Treatment - medications


  • This is a brief summary - more details are given in sections on each medication
  • A mild relapse is managed with increased dose of oral salicylates (a 5-ASA / mesalazine  preparation such as Pentasa, Asacol or Dipentum.
  • A more severe attack will require oral steroids (Prednisone)
  • Oral 5-ASA compounds are usually continued as long term maintenance treatment.
    • They reduce the risk of relapse by 50% (usual doses are 2-3 g per day)

  • Immunomodulators such as azathioprine are being used more commonly to maintain remission usually for periods up to 5-10 years (see section on azathioprine).

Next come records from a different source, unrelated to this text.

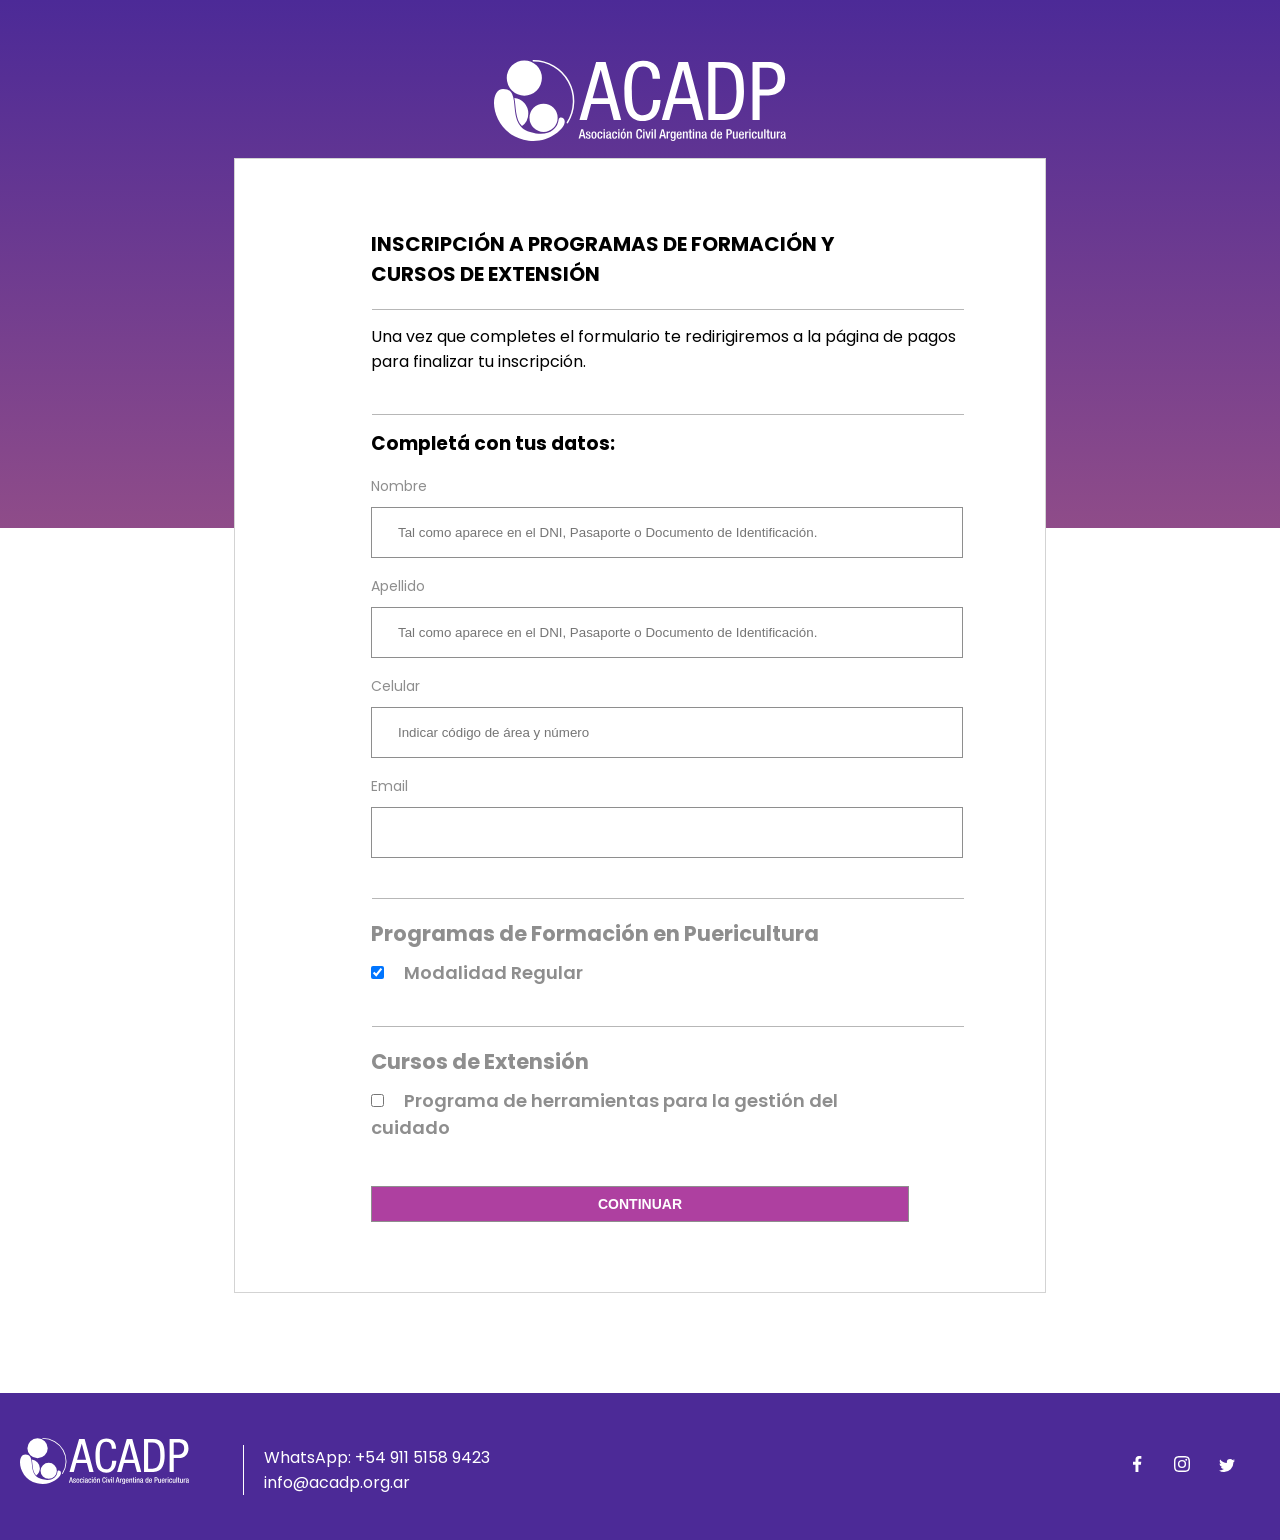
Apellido (398, 586)
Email (389, 786)
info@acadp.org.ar (337, 1482)
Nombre (399, 486)
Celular (395, 686)
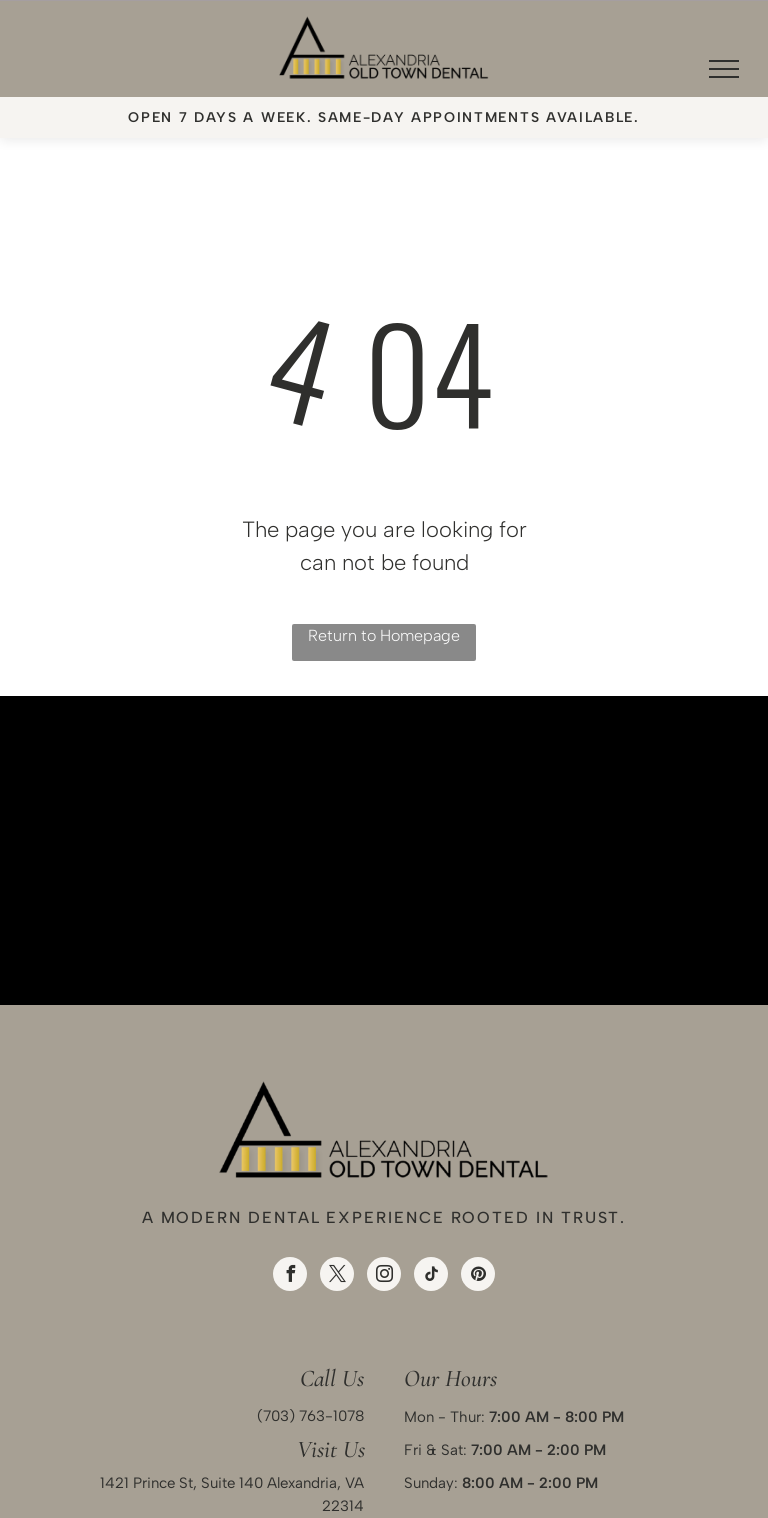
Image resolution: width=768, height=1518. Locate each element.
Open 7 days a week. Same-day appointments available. (383, 117)
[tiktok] (431, 1276)
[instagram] (384, 1276)
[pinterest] (478, 1276)
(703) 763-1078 (310, 1416)
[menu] (724, 69)
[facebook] (290, 1276)
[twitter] (337, 1276)
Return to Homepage (384, 635)
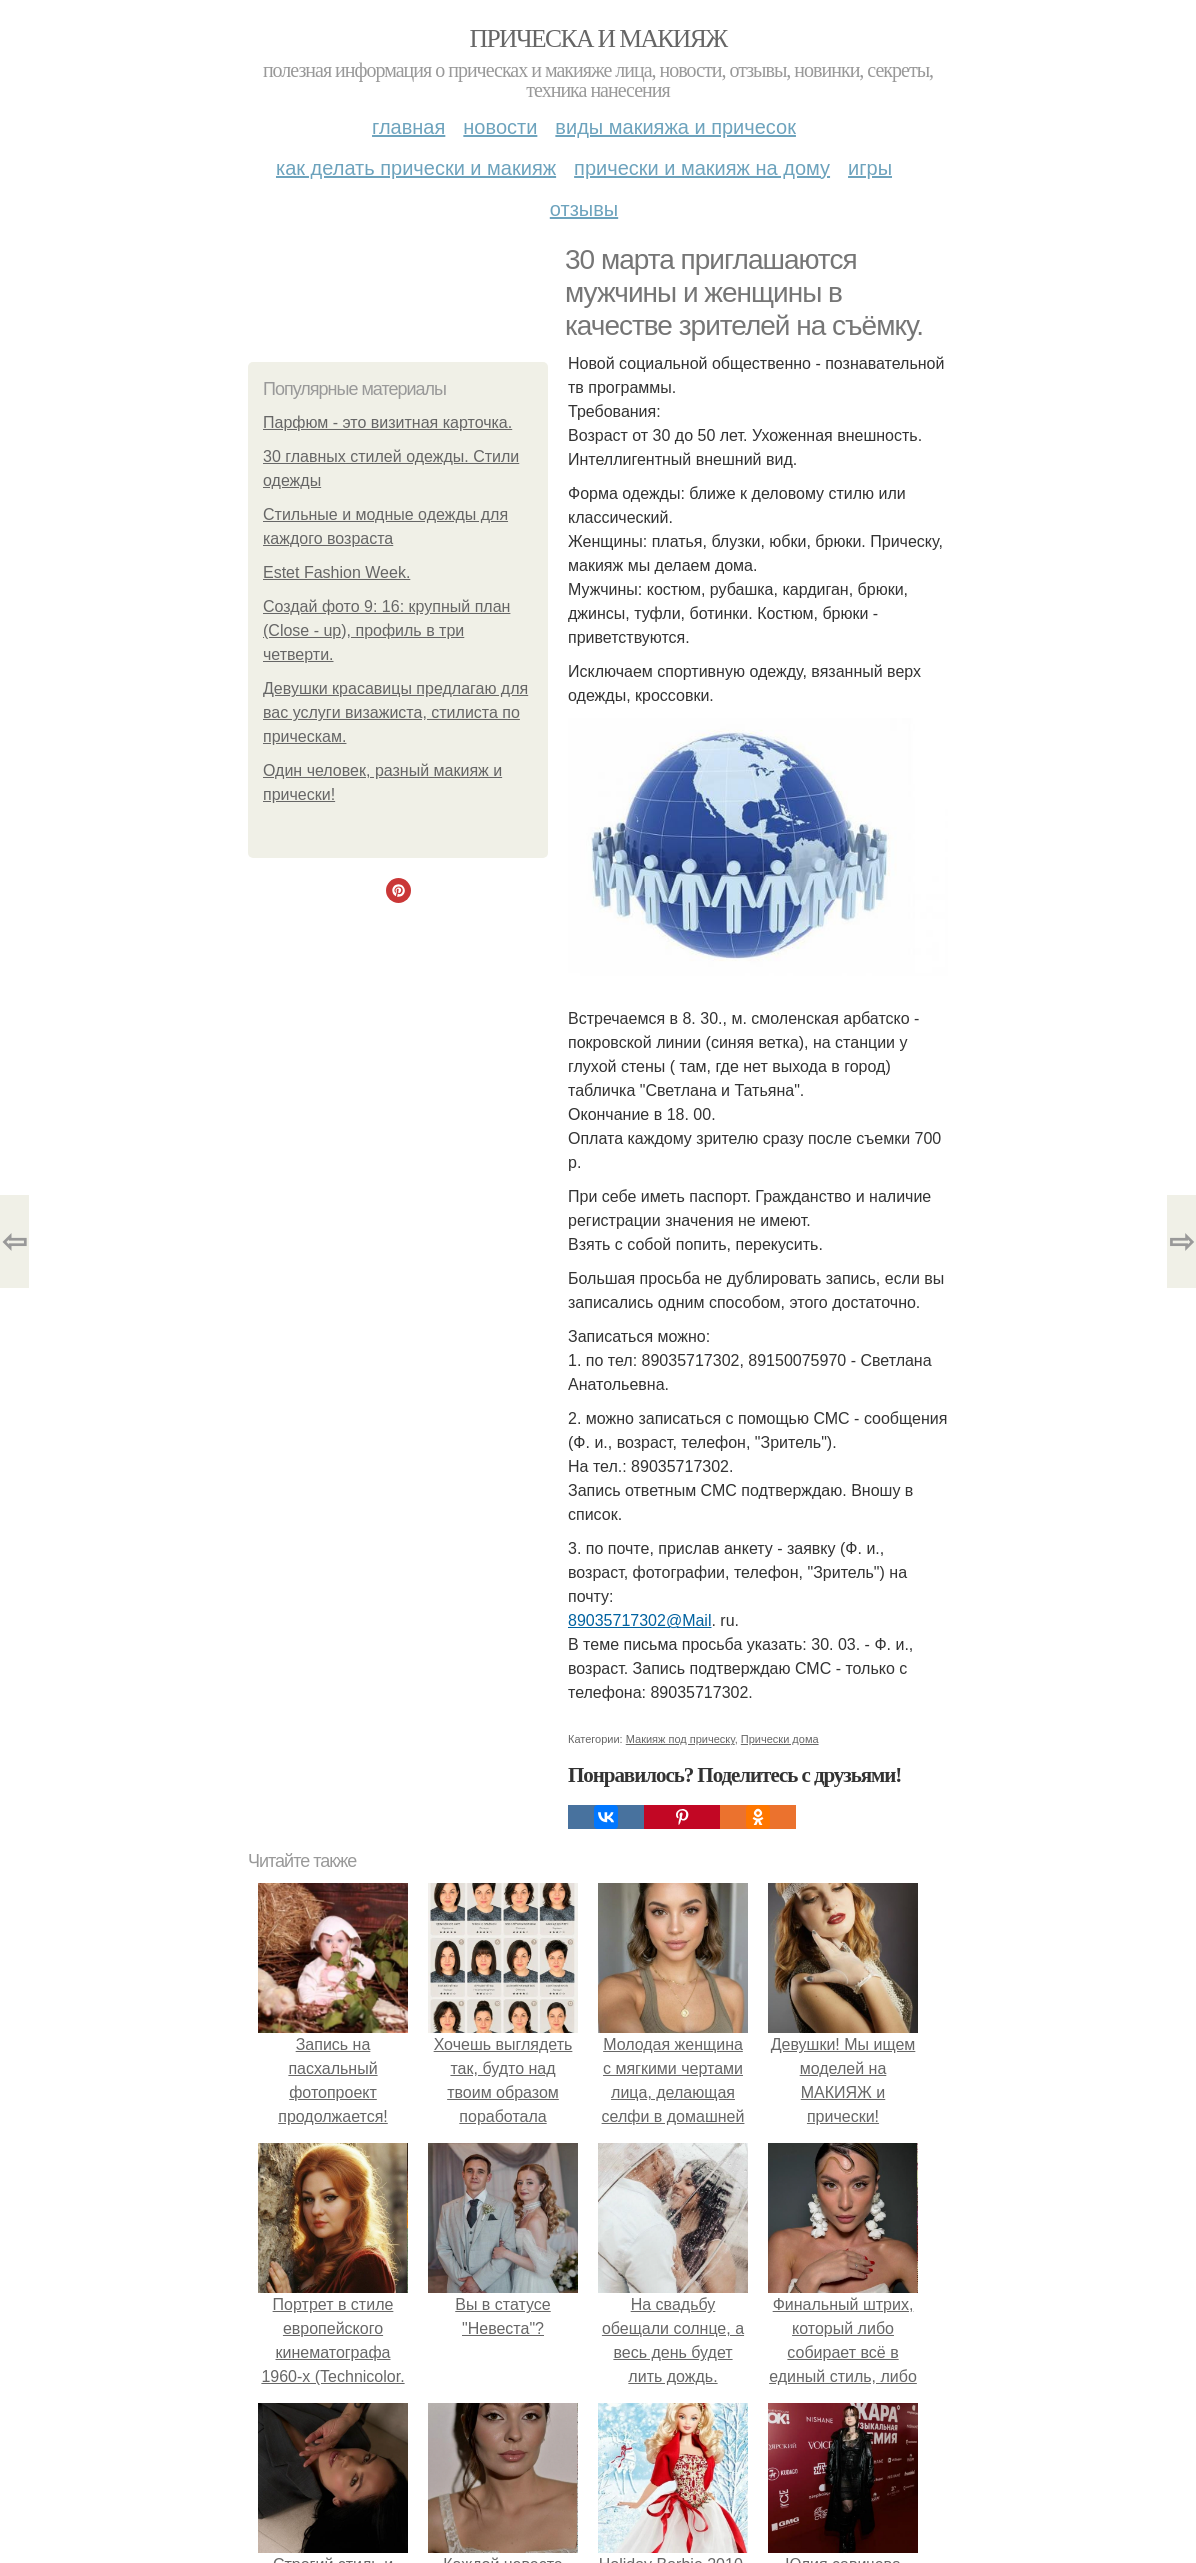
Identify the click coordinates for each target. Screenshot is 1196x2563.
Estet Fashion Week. (336, 572)
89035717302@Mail (639, 1620)
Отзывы (584, 209)
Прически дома (780, 1739)
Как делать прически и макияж (416, 168)
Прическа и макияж (598, 38)
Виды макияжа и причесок (675, 127)
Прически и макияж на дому (702, 168)
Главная (408, 127)
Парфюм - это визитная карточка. (387, 422)
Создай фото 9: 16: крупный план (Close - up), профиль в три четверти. (386, 630)
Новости (500, 127)
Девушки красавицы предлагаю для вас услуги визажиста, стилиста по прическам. (395, 712)
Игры (870, 168)
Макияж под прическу (680, 1739)
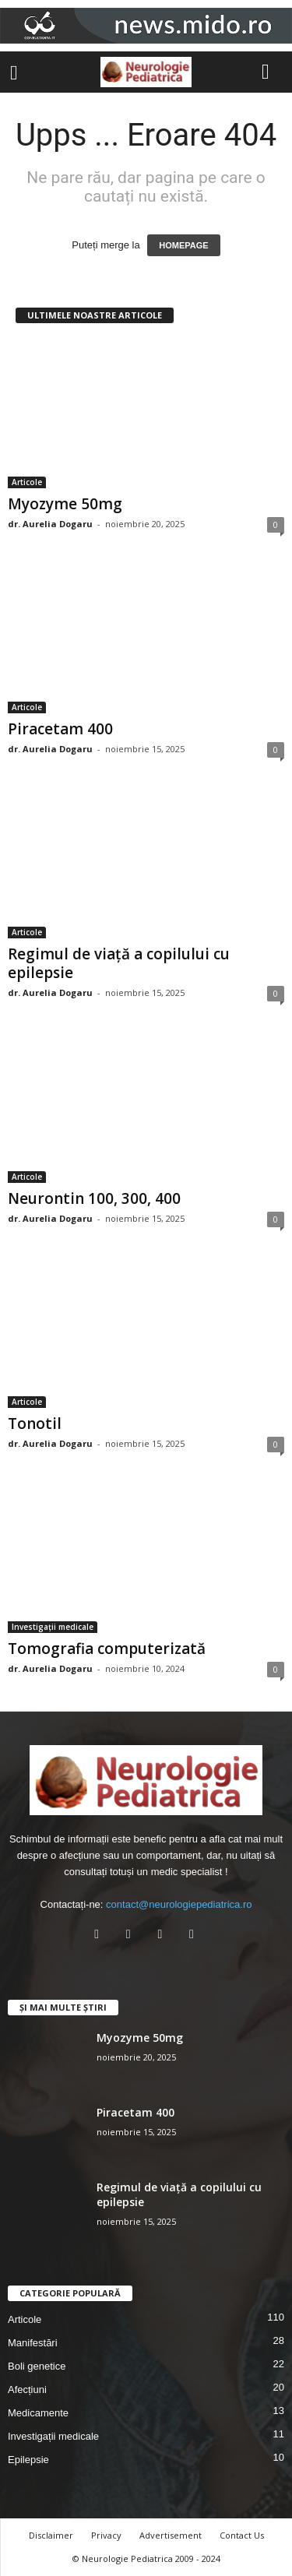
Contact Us (242, 2535)
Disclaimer (51, 2535)
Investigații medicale (52, 1626)
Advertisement (170, 2535)
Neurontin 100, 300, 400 (94, 1198)
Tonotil (35, 1423)
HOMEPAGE (183, 245)
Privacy (106, 2535)
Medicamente (38, 2413)
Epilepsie (28, 2459)
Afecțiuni (27, 2389)
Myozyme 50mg (65, 504)
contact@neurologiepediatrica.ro (179, 1904)
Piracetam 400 (60, 729)
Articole (27, 482)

  • Monoclonal antibodies against TNF (infliximab and adalimumab) have a role.  IN NZ infliximab is available for severe cases through the gastroenterology departments
  • What about diet and natural /alternative treatments.  There is no evidence-based  advice that can be given.  A lot of people get some benefit from diets suggested for irritable bowel syndrome. There is no widely accepted IBD diet.
  • There is a lot of interest in probiotics (see section of alternative treatments - main menu)
  • High-strength fish oil may have some anti-inflammatory effect - most trials were negative but this may relate to doses to low to have an effect 
  • Arthritis usually resolves with effective treatment of the colitis.  However sometimes specific changes are required.  The older drug Salazopyrin is effective for arthritis when the newer formulations like Pentasa and Asacol have no activity.  The best immunomodulator for arthritis is Methotrexate rather than azathioprine

  • Adalimumab is often effective for arthritis associated with IBD (colitis or Crohn's disease) and is also used for ankylosing arthritis - a more specific condition associated with IBD
  • Many new treatments are available or in clinical trials.  Both vedolizumab and ustekinumab have a useful role  -  currently for more severe disease, but likely to be used more commonly as experience grows and costs reduce.